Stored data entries

--------

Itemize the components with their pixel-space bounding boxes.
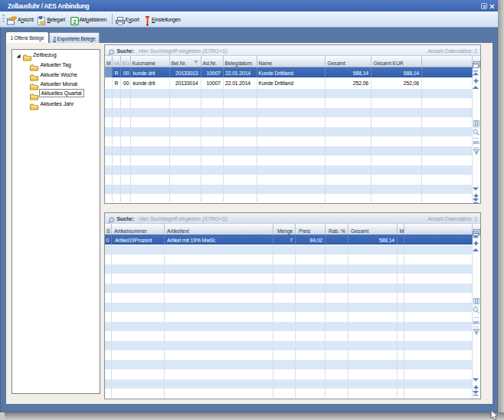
svg-text:z: z	[73, 18, 76, 25]
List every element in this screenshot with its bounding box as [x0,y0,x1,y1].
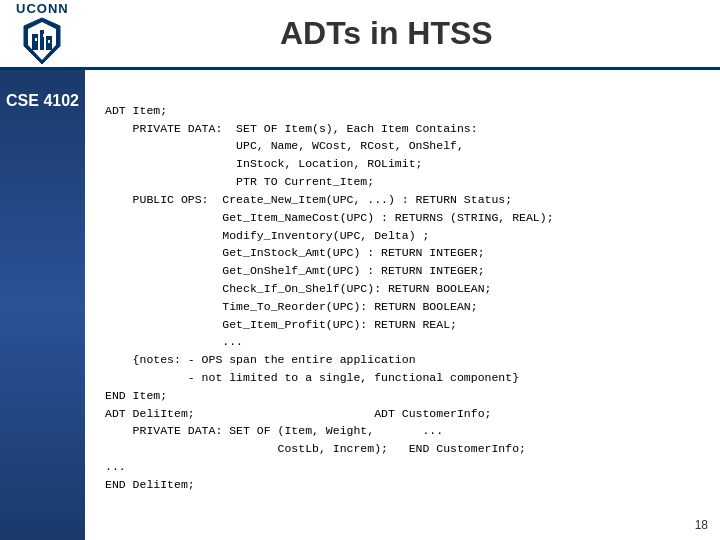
page-number: 18 [695,518,708,532]
logo-area: UCONN [16,1,69,66]
svg-rect-7 [48,40,50,43]
code-block: ADT Item; PRIVATE DATA: SET OF Item(s), … [105,84,700,512]
main-content: ADT Item; PRIVATE DATA: SET OF Item(s), … [85,70,720,540]
uconn-shield-icon [22,16,62,66]
uconn-text: UCONN [16,1,69,16]
svg-rect-3 [40,30,44,50]
course-label: CSE 4102 [6,90,79,112]
svg-rect-2 [32,34,38,50]
page-title: ADTs in HTSS [69,15,704,52]
uconn-logo: UCONN [16,1,69,66]
svg-rect-5 [35,38,37,41]
header: UCONN ADTs in HTSS [0,0,720,70]
sidebar: CSE 4102 [0,70,85,540]
svg-rect-6 [43,34,45,37]
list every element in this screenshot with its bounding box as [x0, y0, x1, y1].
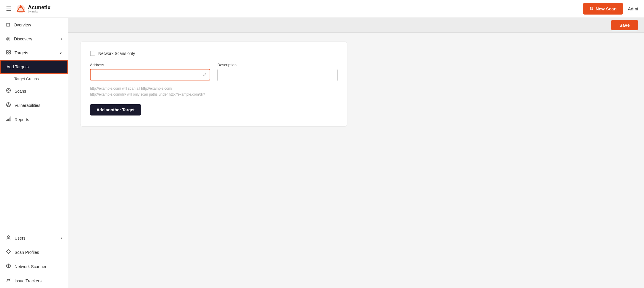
sidebar-label-issue-trackers: Issue Trackers — [15, 278, 42, 283]
svg-point-7 — [8, 90, 9, 91]
address-expand-icon[interactable]: ⤢ — [201, 72, 208, 77]
sidebar-label-scan-profiles: Scan Profiles — [15, 250, 39, 255]
sidebar-label-vulnerabilities: Vulnerabilities — [15, 103, 40, 108]
hamburger-icon[interactable]: ☰ — [6, 5, 11, 12]
sidebar-label-discovery: Discovery — [14, 37, 32, 41]
sidebar-item-reports[interactable]: Reports — [0, 113, 68, 127]
users-arrow-icon: › — [61, 236, 62, 240]
targets-arrow-icon: ∨ — [59, 51, 62, 55]
svg-rect-10 — [8, 119, 9, 121]
sidebar-label-target-groups: Target Groups — [14, 77, 39, 81]
users-icon — [6, 235, 11, 241]
svg-rect-5 — [9, 53, 10, 54]
svg-rect-11 — [9, 118, 10, 121]
scan-rotate-icon: ↻ — [589, 6, 593, 12]
sidebar-item-discovery[interactable]: ◎ Discovery › — [0, 32, 68, 46]
sidebar-item-targets[interactable]: Targets ∨ — [0, 46, 68, 60]
sidebar-item-scans[interactable]: Scans — [0, 84, 68, 98]
new-scan-button[interactable]: ↻ New Scan — [583, 3, 623, 15]
app-header: ☰ Acunetix by Invicti ↻ New Scan Admi — [0, 0, 644, 18]
sidebar-item-overview[interactable]: ⊞ Overview — [0, 18, 68, 32]
sidebar-item-scan-profiles[interactable]: Scan Profiles — [0, 245, 68, 259]
svg-rect-3 — [9, 50, 10, 52]
sidebar: ⊞ Overview ◎ Discovery › Targets ∨ Add T… — [0, 18, 68, 288]
svg-point-6 — [7, 88, 11, 93]
main-content: Save Network Scans only Address ⤢ — [68, 18, 644, 288]
svg-point-13 — [7, 236, 10, 238]
sidebar-label-users: Users — [15, 236, 26, 240]
fields-row: Address ⤢ Description — [90, 63, 338, 81]
address-label: Address — [90, 63, 210, 67]
header-right: ↻ New Scan Admi — [583, 3, 638, 15]
address-input[interactable] — [92, 71, 201, 79]
address-input-wrapper: ⤢ — [90, 69, 210, 80]
svg-point-15 — [8, 265, 9, 266]
description-input[interactable] — [217, 69, 338, 81]
sidebar-item-target-groups[interactable]: Target Groups — [0, 74, 68, 84]
scans-icon — [6, 88, 11, 94]
sidebar-item-network-scanner[interactable]: Network Scanner — [0, 259, 68, 274]
body-wrap: ⊞ Overview ◎ Discovery › Targets ∨ Add T… — [0, 18, 644, 288]
logo-text: Acunetix — [28, 4, 50, 10]
save-button[interactable]: Save — [611, 20, 638, 30]
hint-line-2: http://example.com/dir/ will only scan p… — [90, 91, 338, 97]
new-scan-label: New Scan — [596, 6, 617, 11]
sidebar-item-add-targets[interactable]: Add Targets — [0, 60, 68, 74]
discovery-arrow-icon: › — [61, 37, 62, 41]
sidebar-item-vulnerabilities[interactable]: Vulnerabilities — [0, 98, 68, 113]
description-label: Description — [217, 63, 338, 67]
sidebar-label-overview: Overview — [14, 23, 31, 27]
sidebar-item-users[interactable]: Users › — [0, 231, 68, 245]
issue-trackers-icon — [6, 278, 11, 284]
vulnerabilities-icon — [6, 102, 11, 109]
reports-icon — [6, 116, 11, 123]
add-another-target-button[interactable]: Add another Target — [90, 104, 141, 115]
acunetix-logo-icon — [16, 4, 26, 14]
svg-point-1 — [20, 6, 22, 8]
sidebar-label-add-targets: Add Targets — [7, 64, 29, 69]
logo-sub-text: by Invicti — [28, 10, 50, 13]
network-scans-only-row: Network Scans only — [90, 51, 338, 56]
page-content: Network Scans only Address ⤢ Description — [68, 33, 644, 135]
sidebar-label-reports: Reports — [15, 117, 29, 122]
sidebar-label-targets: Targets — [15, 50, 28, 55]
sidebar-label-network-scanner: Network Scanner — [15, 264, 46, 269]
network-scans-only-label: Network Scans only — [98, 51, 135, 56]
logo: Acunetix by Invicti — [16, 4, 50, 14]
targets-icon — [6, 50, 11, 56]
svg-rect-4 — [7, 53, 8, 54]
admin-label: Admi — [628, 6, 638, 11]
network-scanner-icon — [6, 263, 11, 270]
add-targets-card: Network Scans only Address ⤢ Description — [80, 42, 347, 126]
sub-header: Save — [68, 18, 644, 33]
scan-profiles-icon — [6, 249, 11, 256]
discovery-icon: ◎ — [6, 36, 10, 42]
sidebar-divider — [0, 229, 68, 229]
hint-text: http://example.com/ will scan all http:/… — [90, 86, 338, 98]
overview-icon: ⊞ — [6, 22, 10, 28]
address-field-group: Address ⤢ — [90, 63, 210, 80]
svg-rect-2 — [7, 50, 8, 52]
sidebar-label-scans: Scans — [15, 89, 26, 94]
sidebar-item-issue-trackers[interactable]: Issue Trackers — [0, 274, 68, 288]
hint-line-1: http://example.com/ will scan all http:/… — [90, 86, 338, 91]
network-scans-only-checkbox[interactable] — [90, 51, 95, 56]
header-left: ☰ Acunetix by Invicti — [6, 4, 50, 14]
svg-rect-9 — [7, 120, 7, 121]
svg-rect-12 — [10, 117, 11, 121]
description-field-group: Description — [217, 63, 338, 81]
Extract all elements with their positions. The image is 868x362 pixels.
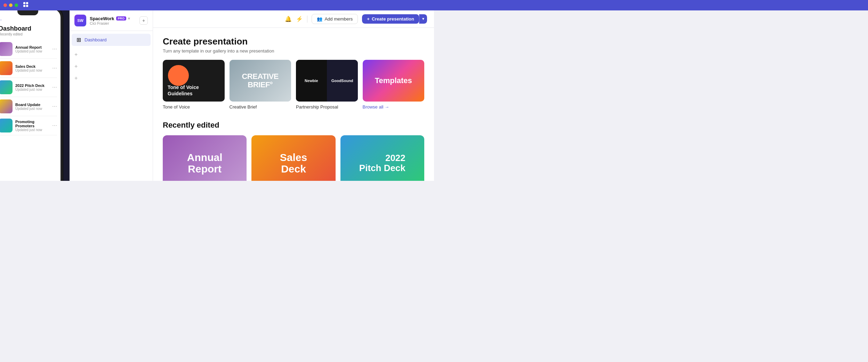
phone-item-time: Updated just now [15,69,49,72]
phone-list-item[interactable]: 2022 Pitch Deck Updated just now ⋯ [0,78,57,97]
nav-items: ⊞ Dashboard [70,31,153,49]
svg-rect-0 [23,2,25,4]
nav-sidebar: SW SpaceWork PRO ▾ Cici Frasier + ⊞ Dash… [70,10,153,181]
phone-item-menu-icon[interactable]: ⋯ [52,104,57,109]
phone-device: ← Dashboard Recently edited Annual Repor… [0,10,63,181]
phone-item-thumb [0,42,13,56]
phone-item-time: Updated just now [15,49,49,53]
minimize-button[interactable] [9,3,13,7]
phone-list-item[interactable]: Promoting Promoters Updated just now ⋯ [0,116,57,135]
pro-badge: PRO [116,16,127,21]
phone-list-item[interactable]: Sales Deck Updated just now ⋯ [0,59,57,78]
pp-left-text: Newbie [305,79,318,83]
main-body: Create presentation Turn any template in… [153,28,434,181]
phone-item-thumb [0,99,13,113]
nav-add-button[interactable]: + [139,16,148,25]
recently-edited-title: Recently edited [163,121,424,130]
phone-item-title: Sales Deck [15,64,49,69]
template-thumb-cb: CREATIVEBRIEF° [230,60,291,102]
phone-item-info: Board Update Updated just now [15,103,49,111]
nav-section-plus-3[interactable]: + [70,72,153,84]
phone-mockup-sidebar: ← Dashboard Recently edited Annual Repor… [0,10,70,181]
phone-item-menu-icon[interactable]: ⋯ [52,123,57,128]
phone-recently-subtitle: Recently edited [0,32,57,36]
workspace-user: Cici Frasier [90,21,136,25]
recent-card-pitch[interactable]: 2022Pitch Deck [340,135,424,181]
phone-item-thumb [0,80,13,94]
phone-item-info: Annual Report Updated just now [15,45,49,53]
main-topbar: 🔔 ⚡ 👥 Add members + Create presentation … [153,10,434,28]
phone-item-time: Updated just now [15,107,49,111]
app-grid-icon[interactable] [23,2,29,9]
phone-item-title: Board Update [15,103,49,107]
phone-item-menu-icon[interactable]: ⋯ [52,65,57,71]
phone-item-menu-icon[interactable]: ⋯ [52,46,57,52]
sidebar-item-dashboard[interactable]: ⊞ Dashboard [72,34,151,46]
lightning-icon[interactable]: ⚡ [296,16,303,22]
phone-item-title: 2022 Pitch Deck [15,83,49,88]
phone-notch [17,10,38,15]
phone-dashboard-title: Dashboard [0,25,57,32]
create-section-subtitle: Turn any template in our gallery into a … [163,48,424,54]
tov-text: Tone of VoiceGuidelines [168,84,220,97]
template-label-tov: Tone of Voice [163,104,225,110]
sales-card-text: SalesDeck [280,152,307,175]
workspace-avatar: SW [74,15,86,26]
phone-item-title: Promoting Promoters [15,120,49,128]
pp-right-text: GoodSound [331,79,353,83]
topbar-divider [307,16,307,23]
phone-item-thumb [0,61,13,75]
add-members-button[interactable]: 👥 Add members [312,14,358,24]
create-presentation-button[interactable]: + Create presentation [362,14,419,24]
cb-text: CREATIVEBRIEF° [242,72,279,89]
maximize-button[interactable] [15,3,18,7]
title-bar [0,0,434,10]
template-card-tov[interactable]: Tone of VoiceGuidelines Tone of Voice [163,60,225,110]
phone-item-thumb [0,119,13,132]
phone-item-menu-icon[interactable]: ⋯ [52,85,57,90]
annual-card-text: AnnualReport [187,152,223,175]
template-thumb-pp: Newbie GoodSound [296,60,358,102]
tmpl-text: Templates [375,76,412,85]
tov-orange-circle [168,65,189,86]
svg-rect-3 [26,5,28,7]
svg-rect-1 [26,2,28,4]
phone-list-item[interactable]: Board Update Updated just now ⋯ [0,97,57,116]
create-dropdown-button[interactable]: ▾ [419,14,427,24]
template-card-cb[interactable]: CREATIVEBRIEF° Creative Brief [230,60,291,110]
template-card-browse[interactable]: Templates Browse all → [363,60,425,110]
recently-edited-grid: AnnualReport SalesDeck 2022Pitch Deck [163,135,424,181]
workspace-dropdown-icon[interactable]: ▾ [128,16,130,21]
dashboard-icon: ⊞ [77,37,81,43]
template-label-cb: Creative Brief [230,104,291,110]
phone-item-title: Annual Report [15,45,49,49]
nav-section-plus-1[interactable]: + [70,49,153,61]
close-button[interactable] [3,3,7,7]
phone-item-time: Updated just now [15,88,49,91]
phone-list: Annual Report Updated just now ⋯ Sales D… [0,40,57,135]
sidebar-item-label: Dashboard [85,37,107,42]
templates-grid: Tone of VoiceGuidelines Tone of Voice CR… [163,60,424,110]
recent-card-sales[interactable]: SalesDeck [251,135,335,181]
main-content: 🔔 ⚡ 👥 Add members + Create presentation … [153,10,434,181]
add-members-icon: 👥 [317,16,322,22]
nav-section-plus-2[interactable]: + [70,61,153,72]
phone-back-button[interactable]: ← [0,16,57,22]
template-thumb-tov: Tone of VoiceGuidelines [163,60,225,102]
phone-list-item[interactable]: Annual Report Updated just now ⋯ [0,40,57,59]
pitch-card-text: 2022Pitch Deck [356,150,409,176]
phone-item-info: Promoting Promoters Updated just now [15,120,49,132]
template-thumb-tmpl: Templates [363,60,425,102]
phone-item-info: Sales Deck Updated just now [15,64,49,72]
phone-item-time: Updated just now [15,128,49,132]
plus-icon: + [367,16,370,22]
create-section-title: Create presentation [163,36,424,47]
browse-all-link[interactable]: Browse all → [363,104,425,110]
svg-rect-2 [23,5,25,7]
template-label-pp: Partnership Proposal [296,104,358,110]
recent-card-annual[interactable]: AnnualReport [163,135,247,181]
template-card-pp[interactable]: Newbie GoodSound Partnership Proposal [296,60,358,110]
workspace-info: SpaceWork PRO ▾ Cici Frasier [90,16,136,25]
notification-bell-icon[interactable]: 🔔 [285,16,292,22]
phone-item-info: 2022 Pitch Deck Updated just now [15,83,49,91]
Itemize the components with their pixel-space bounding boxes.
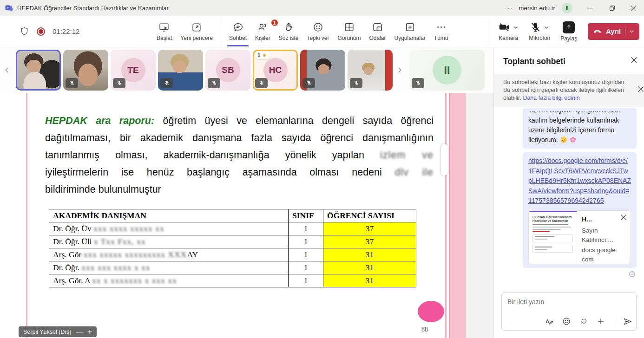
participant-tile-video[interactable]: [348, 50, 393, 91]
rooms-button[interactable]: Odalar: [365, 21, 390, 41]
people-icon: [257, 21, 269, 33]
pop-out-icon: [191, 21, 203, 33]
chat-button[interactable]: Sohbet: [225, 21, 251, 41]
link-preview-card[interactable]: HEPDAK Öğrenci Standardı Hazırlıklar ve …: [528, 210, 631, 264]
restore-button[interactable]: [601, 0, 623, 16]
learn-more-link[interactable]: Daha fazla bilgi edinin: [523, 95, 579, 101]
ellipsis-icon: [435, 21, 447, 33]
minimize-button[interactable]: [580, 0, 601, 16]
mic-button[interactable]: Mikrofon: [525, 21, 554, 41]
attach-plus-icon[interactable]: [596, 317, 605, 326]
presenter-name: Serpil Yüksel (Dış): [23, 329, 71, 335]
hang-up-icon: [592, 26, 602, 36]
start-button[interactable]: Başlat: [152, 21, 176, 41]
chat-message[interactable]: https://docs.google.com/forms/d/e/1FAIpQ…: [523, 152, 637, 268]
flower-emoji: [569, 136, 577, 143]
table-row: Arş. Gör xxx xxxxx xxxxxxxxx XXXAY 1 31: [49, 248, 416, 261]
participant-tile-hand-raised[interactable]: 1 HC: [253, 50, 298, 91]
read-receipt: [523, 271, 637, 278]
form-field-preview: [532, 245, 573, 253]
title-bar: T HEPDAK Öğrenciler Standardı Hazırlıkla…: [0, 0, 644, 16]
more-toolbar-button[interactable]: Tümü: [430, 21, 453, 41]
scroll-right-icon[interactable]: [393, 58, 407, 82]
scroll-left-icon[interactable]: [0, 58, 14, 82]
camera-chevron-icon[interactable]: [513, 25, 519, 30]
chat-message[interactable]: katılım belgeleri için gerekli olan katı…: [523, 108, 637, 149]
apps-button[interactable]: Uygulamalar: [390, 21, 429, 41]
new-window-button[interactable]: Yeni pencere: [176, 21, 217, 41]
chat-title: Toplantı sohbeti: [503, 57, 565, 66]
participant-tile-video-speaking[interactable]: [16, 50, 61, 91]
google-form-link[interactable]: https://docs.google.com/forms/d/e/1FAIpQ…: [528, 157, 631, 204]
raise-hand-button[interactable]: Söz iste: [275, 21, 303, 41]
view-button[interactable]: Görünüm: [333, 21, 365, 41]
recording-icon: [37, 27, 45, 36]
slide-left-border: [26, 93, 27, 338]
raise-hand-icon: [283, 21, 295, 33]
participant-tile-initials[interactable]: SB: [205, 50, 250, 91]
share-icon: [563, 21, 575, 33]
table-row: Dr. Öğr. Üv xxx xxxx xxxxx xx 1 37: [49, 222, 416, 235]
presenter-pill[interactable]: Serpil Yüksel (Dış) — +: [19, 326, 97, 337]
teams-meeting-window: T HEPDAK Öğrenciler Standardı Hazırlıkla…: [0, 0, 644, 338]
shield-icon: [20, 26, 29, 36]
chat-message-list[interactable]: katılım belgeleri için gerekli olan katı…: [494, 107, 644, 278]
leave-chevron-icon[interactable]: [629, 28, 635, 34]
close-chat-icon[interactable]: [631, 57, 637, 64]
mic-muted-icon: [160, 78, 173, 88]
clipped-message-line: katılım belgeleri için gerekli olan: [528, 111, 631, 116]
message-input[interactable]: [507, 298, 631, 306]
dismiss-notice-icon[interactable]: [637, 86, 644, 92]
camera-off-icon: [498, 21, 511, 33]
loop-icon[interactable]: [579, 317, 588, 326]
remove-preview-icon[interactable]: [620, 214, 627, 221]
window-title: HEPDAK Öğrenciler Standardı Hazırlıklar …: [17, 5, 169, 12]
mic-muted-icon: [302, 78, 315, 88]
share-button[interactable]: Paylaş: [556, 21, 581, 42]
emoji-picker-icon[interactable]: [562, 317, 571, 326]
slide-scrollbar-handle[interactable]: [441, 144, 448, 176]
participant-tile-video[interactable]: [158, 50, 203, 91]
mic-muted-icon: [113, 78, 125, 88]
participant-tile-initials[interactable]: TE: [111, 50, 156, 91]
table-row: Dr. Öğr. xxx xxx xxxx x xx 1 31: [49, 261, 416, 274]
zoom-out-icon[interactable]: —: [76, 328, 83, 336]
table-row: Dr. Öğr. Üll x Txx Fxx, xx 1 37: [49, 235, 416, 248]
react-button[interactable]: Tepki ver: [302, 21, 333, 41]
mic-muted-icon: [208, 78, 220, 88]
grid-view-icon: [343, 21, 355, 33]
chat-panel: Toplantı sohbeti Bu sohbetteki bazı kişi…: [493, 47, 644, 338]
format-icon[interactable]: A: [545, 317, 554, 326]
hand-icon: [262, 52, 267, 58]
present-screen-icon: [158, 21, 170, 33]
smiling-face-emoji: [560, 136, 567, 143]
meeting-toolbar: 01:22:12 Başlat Yeni pencere Sohbet 1 Ki…: [0, 16, 644, 47]
participant-tile-video[interactable]: [63, 50, 108, 91]
zoom-in-icon[interactable]: +: [87, 327, 92, 337]
meeting-timer: 01:22:12: [53, 27, 79, 35]
mic-muted-icon: [66, 78, 78, 88]
slide-edge-band: [449, 93, 466, 338]
link-preview-domain: docs.google.com: [582, 246, 618, 264]
browser-more-icon[interactable]: ···: [501, 0, 517, 16]
people-button[interactable]: 1 Kişiler: [251, 21, 275, 41]
slide-page-number: 88: [421, 326, 428, 333]
close-window-button[interactable]: [623, 0, 644, 16]
teams-logo-icon: T: [5, 4, 13, 13]
rooms-icon: [372, 21, 383, 33]
mic-chevron-icon[interactable]: [544, 25, 549, 30]
smiley-icon: [312, 21, 324, 33]
participant-tile-video[interactable]: [300, 50, 345, 91]
slide-paragraph: HEPDAK ara raporu: öğretim üyesi ve elem…: [45, 112, 434, 198]
link-preview-title: H...: [582, 214, 626, 224]
leave-button[interactable]: Ayrıl: [588, 23, 639, 40]
account-avatar[interactable]: II: [562, 3, 572, 13]
shared-screen-stage: HEPDAK ara raporu: öğretim üyesi ve elem…: [0, 93, 493, 338]
participant-tile-large[interactable]: II: [409, 50, 485, 91]
send-icon[interactable]: [623, 317, 632, 326]
camera-button[interactable]: Kamera: [494, 21, 523, 41]
redacted-name: xxx xxxx xxxxx xx: [93, 224, 164, 233]
svg-text:T: T: [7, 6, 9, 10]
link-preview-meta: H... Sayın Katılımcı;... docs.google.com: [577, 211, 631, 264]
table-row: Arş. Gör. A xx x xxxxxxx x xxx xx 1 31: [49, 274, 416, 287]
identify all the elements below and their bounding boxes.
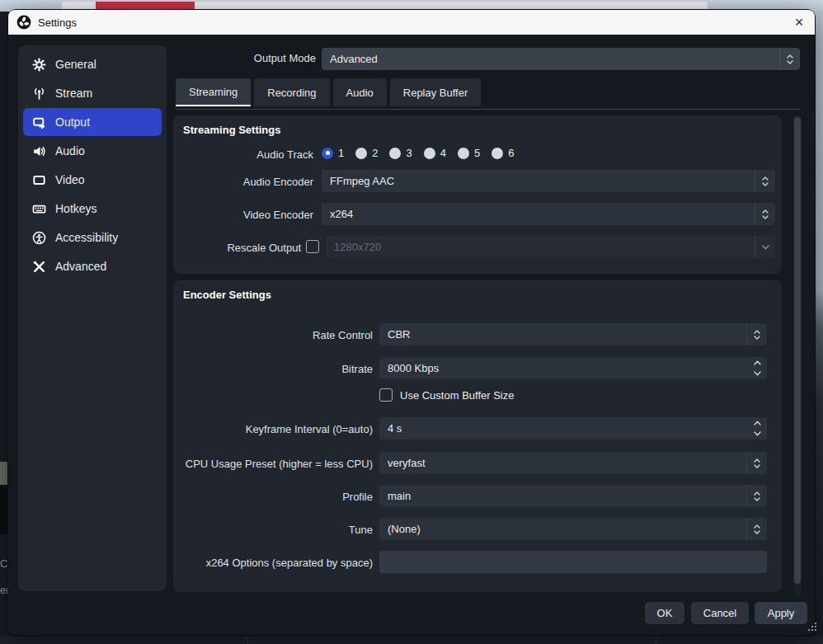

--------

Copy every line above that holds the word "slide".

slide-left-border: [26, 93, 27, 338]
slide-scrollbar-handle[interactable]: [441, 144, 448, 176]
slide-edge-band: [449, 93, 466, 338]
slide-page-number: 88: [421, 326, 428, 333]
slide-paragraph: HEPDAK ara raporu: öğretim üyesi ve elem…: [45, 112, 434, 198]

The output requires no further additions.